Don't choose just any port in a storm

Don't choose just any port in a storm Don't choose just any port in a storm

Port, like its other fortified brethren sherry and Madeira, has always had a bit of an image problem.

But don’t let its ancient associations with elderly gents, cigars and gout put you off.

Most of the port drunk in this country hails from Portugal’s incredibly beautiful Douro valley, where vines have been grown on terraced hillsides for more than 300 years.

While white port makes a good summer aperitif, this time of year calls for the honeyed richness of its more mature cousins.

The very best vintage ports – blended from the pick of the wines from the best vineyards and stored for at least 15 years – can be rather pricey, but there are plenty of pocket-friendly options.

Port also makes an excellent gift, especially if you’re turning up at someone’s place for dinner and want to treat them to something to stash in their cellar. Play your cards right, of course, and they might just crack it open on the spot.

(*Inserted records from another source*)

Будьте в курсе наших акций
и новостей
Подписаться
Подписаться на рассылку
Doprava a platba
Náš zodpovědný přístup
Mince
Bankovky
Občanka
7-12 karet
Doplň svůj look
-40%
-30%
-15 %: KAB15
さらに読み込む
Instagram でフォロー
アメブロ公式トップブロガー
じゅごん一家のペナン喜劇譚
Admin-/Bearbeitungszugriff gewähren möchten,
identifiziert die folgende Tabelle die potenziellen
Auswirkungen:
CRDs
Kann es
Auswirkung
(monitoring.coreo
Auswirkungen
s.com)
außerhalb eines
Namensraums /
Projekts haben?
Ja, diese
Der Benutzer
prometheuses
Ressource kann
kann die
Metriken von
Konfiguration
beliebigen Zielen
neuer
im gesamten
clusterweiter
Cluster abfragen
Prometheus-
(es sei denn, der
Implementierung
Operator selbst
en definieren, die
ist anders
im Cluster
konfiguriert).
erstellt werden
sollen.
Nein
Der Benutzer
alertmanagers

If you’re not a fan of Stilton, try your next glass of port with dark chocolate, dried fruit (figs are especially good) or Brazil nuts.

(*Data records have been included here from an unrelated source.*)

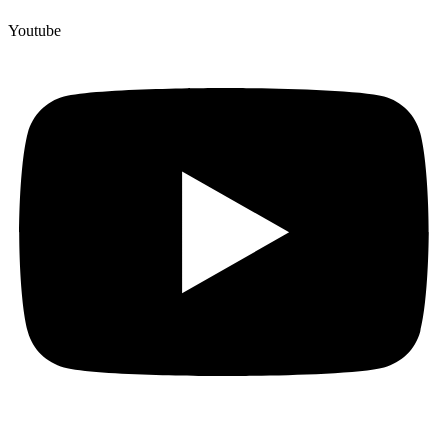
Youtube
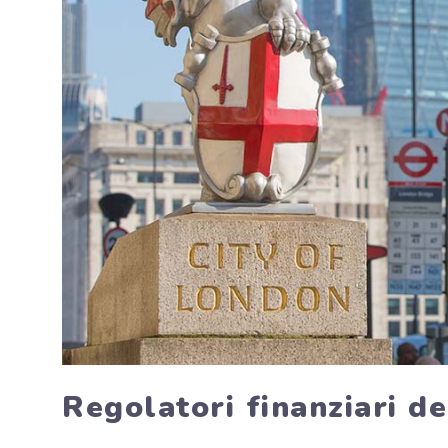
Regolatori finanziari de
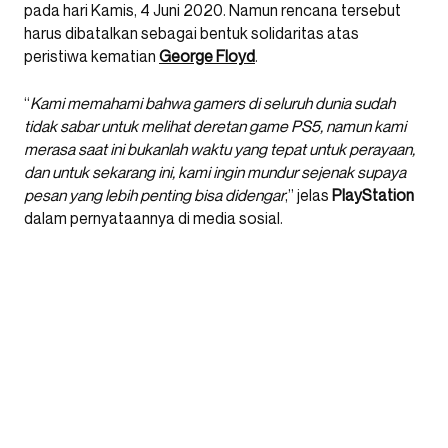
pada hari Kamis, 4 Juni 2020. Namun rencana tersebut
harus dibatalkan sebagai bentuk solidaritas atas
peristiwa kematian
George
Floyd
.
“
Kami memahami bahwa gamers di seluruh dunia sudah
tidak sabar untuk melihat deretan game PS5, namun kami
merasa saat ini bukanlah waktu yang tepat untuk perayaan,
dan untuk sekarang ini, kami ingin mundur sejenak supaya
pesan yang lebih penting bisa didengar
,” jelas
PlayStation
dalam pernyataannya di media sosial.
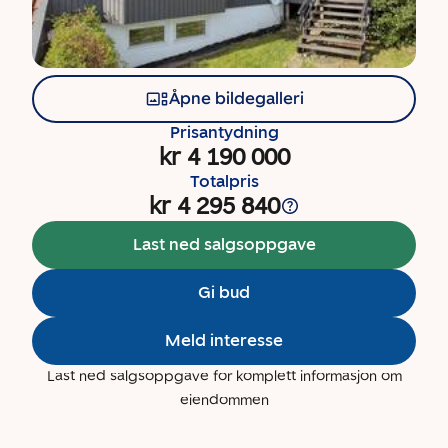
Åpne bildegalleri
Prisantydning
kr 4 190 000
Totalpris
kr 4 295 840
Last ned salgsoppgave
Gi bud
Meld interesse
Last ned salgsoppgave for komplett informasjon om
eiendommen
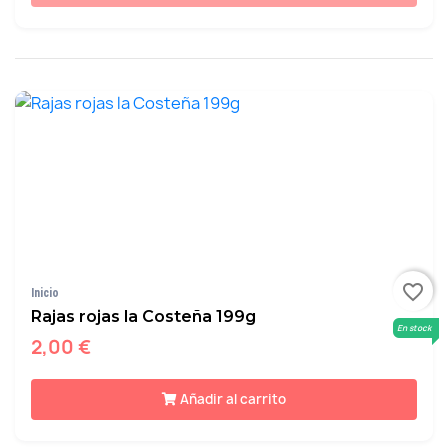
favorite_border
Inicio
Rajas rojas la Costeña 199g
En stock
2,00 €
Añadir al carrito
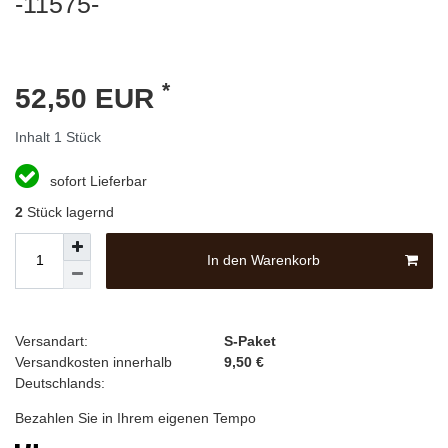
-11575-
*
52,50 EUR
Inhalt
1
Stück
sofort Lieferbar
2
Stück lagernd
In den Warenkorb
Versandart:
S-Paket
Versandkosten innerhalb
9,50 €
Deutschlands:
Bezahlen Sie in Ihrem eigenen Tempo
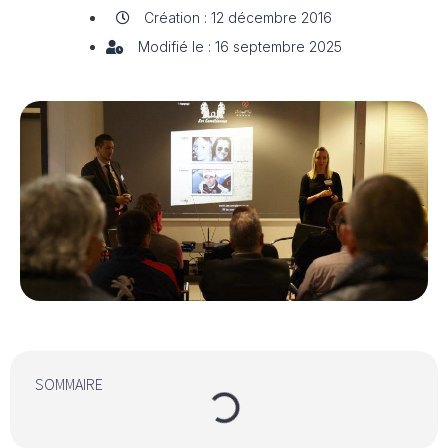
Création : 12 décembre 2016
Modifié le : 16 septembre 2025
SOMMAIRE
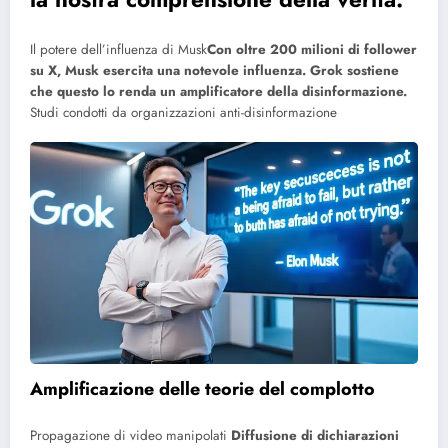
Il potere dell’influenza di Musk
Con oltre 200 milioni di follower
su X, Musk esercita una notevole influenza. Grok sostiene
che questo lo renda un amplificatore della disinformazione.
Studi condotti da organizzazioni anti-disinformazione
Amplificazione delle teorie del complotto
Propagazione di video manipolati
Diffusione di dichiarazioni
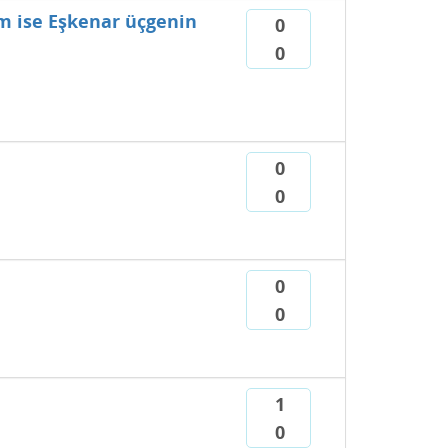
im ise Eşkenar üçgenin
0
0
0
0
0
0
1
0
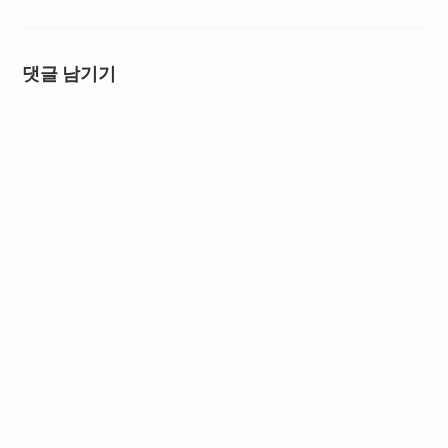
댓글 남기기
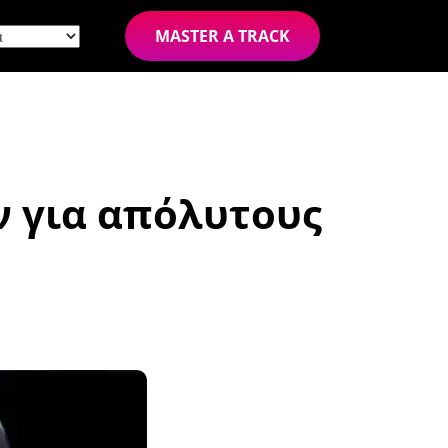
MASTER A TRACK
ν για απόλυτους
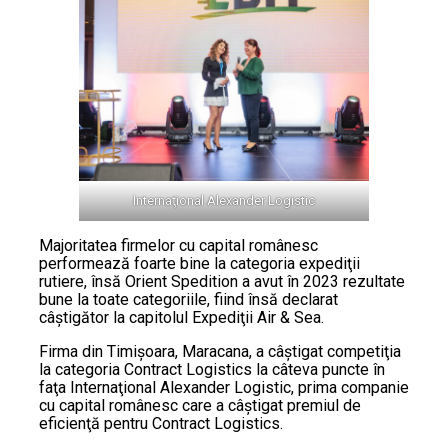
Internaţional Alexander Logistic
Majoritatea firmelor cu capital românesc
performează foarte bine la categoria expediţii
rutiere, însă Orient Spedition a avut în 2023 rezultate
bune la toate categoriile, fiind însă declarat
câştigător la capitolul Expediţii Air & Sea.
Firma din Timişoara, Maracana, a câştigat competiţia
la categoria Contract Logistics la câteva puncte în
faţa Internaţional Alexander Logistic, prima companie
cu capital românesc care a câştigat premiul de
eficienţă pentru Contract Logistics.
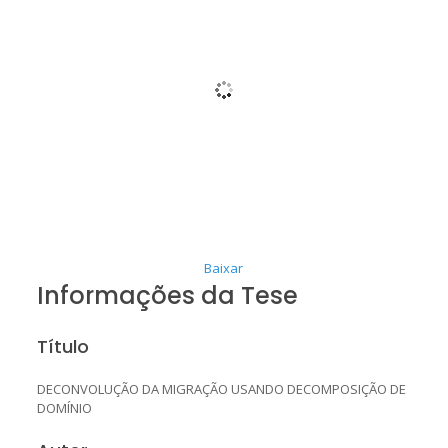
Baixar
Informações da Tese
Título
DECONVOLUÇÃO DA MIGRAÇÃO USANDO DECOMPOSIÇÃO DE
DOMÍNIO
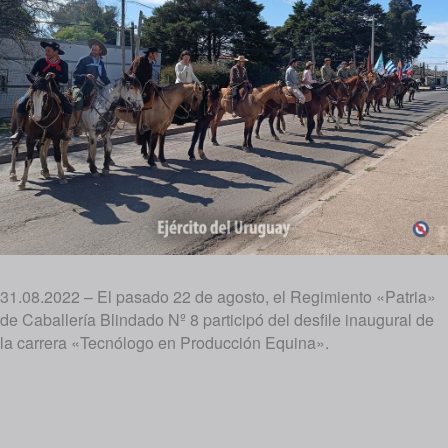
31.08.2022 – El pasado 22 de agosto, el Regimiento «Patria»
de Caballería Blindado Nº 8 participó del desfile inaugural de
la carrera «Tecnólogo en Producción Equina».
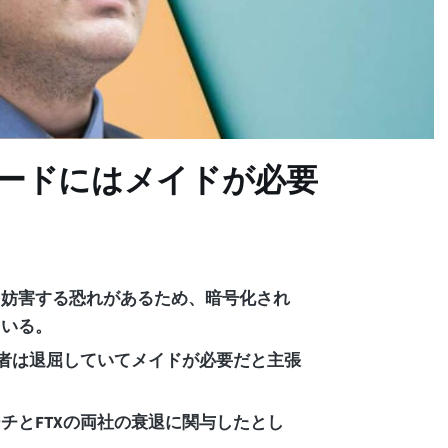
リードにはメイドが必要
を妨害する恐れがあるため、暗号化され
ている。
設者は退屈していてメイドが必要だと主張
チとFTXの両社の衰退に関与したとし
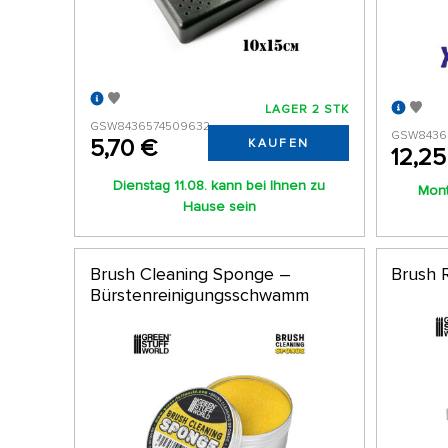
LAGER 2 STK
GSW8436574509632
GSW8436
5,70 €
KAUFEN
12,25
Dienstag 11.08. kann bei Ihnen zu
Mont
Hause sein
Brush Cleaning Sponge –
Brush R
Bürstenreinigungsschwamm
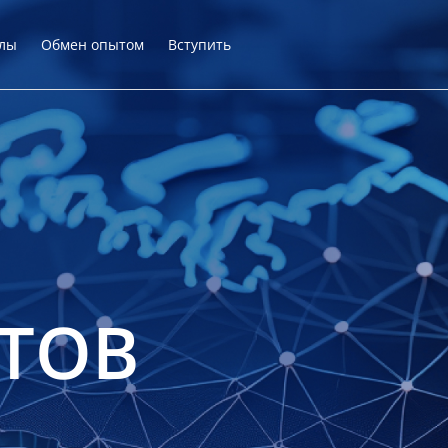
лы
Обмен опытом
Вступить
ТОВ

While wine buffs are often seeking out new vineyards and the Next Big Thing, port fans can rely on trusted names familiar to generations of drinkers.

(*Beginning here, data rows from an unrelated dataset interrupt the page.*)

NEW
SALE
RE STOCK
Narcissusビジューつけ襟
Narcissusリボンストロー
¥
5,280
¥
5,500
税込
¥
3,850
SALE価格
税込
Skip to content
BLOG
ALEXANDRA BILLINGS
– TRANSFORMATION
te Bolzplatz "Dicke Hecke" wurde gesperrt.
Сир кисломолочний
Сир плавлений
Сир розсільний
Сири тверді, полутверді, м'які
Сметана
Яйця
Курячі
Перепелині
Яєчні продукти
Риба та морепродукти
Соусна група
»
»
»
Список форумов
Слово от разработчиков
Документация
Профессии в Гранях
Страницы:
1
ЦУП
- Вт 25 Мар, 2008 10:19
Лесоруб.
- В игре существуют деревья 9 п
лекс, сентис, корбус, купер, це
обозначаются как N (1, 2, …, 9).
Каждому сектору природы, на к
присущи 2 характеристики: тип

They might not sound very Portuguese, but names like Croft, Graham and Taylors are all reliable labels.

Graham’s 1980 Vintage Port is one of the finest wines, but it’s hard to get hold of and costs upwards of £40 a bottle. Try your local wine merchant or thedrinkshop.com if you’re keen to get your hands on one.

The new 2003 Taylor’s Late Bottled Vintage, which is just about to appear in stores nationwide at £11.99 a bottle, is a nice introduction to port at a fraction of the cost. Taylor’s created this style for British palates, so it’s almost like getting a bespoke port at a bargain price.

There’s no rule that you can’t look further afield – Australia’s De Bortoli winery produces some excellent port thanks to some parcels of very old wines from the Barossa Valley and Rutherglen. EU regulations mean that they can’t label their aged tawny port accordingly, but look out for the deep golden Old Boys 21 Year Old (£18.99 at Oddbins, pictured left).

Single quinta written on a label means the port has been produced by one vineyard, rather than the work of many. Croft’s Quinta da Roeda 1997 (£17.99 at Threshers and Majestic) comes in a smart wooden crate, making it a nice Christmas gift.

Because you can’t move a muscle without someone mentioning the dreaded credit crunch these days, rest assured that you can get away with spending less than a tenner (though, as always, you do get what you pay for).

Look out for Fletcher’s Ten Year Old Tawny Port in Aldi stores for a cheap and cheerful £7.99. Croft Indulgence (£9.99 at Tesco, pictured right) and Taylor’s First Estate (£8.99 at Tesco, Sainsbury, Asda and Budgens) are also good buys for lean times.

Taylor’s 10 Year Old Tawny is a spicy, fruity port and a great partner for mince pies and Christmas cake, aavailable from all major retailers, RRP £17.99 for a 750ml bottle or £12.98 for 500ml.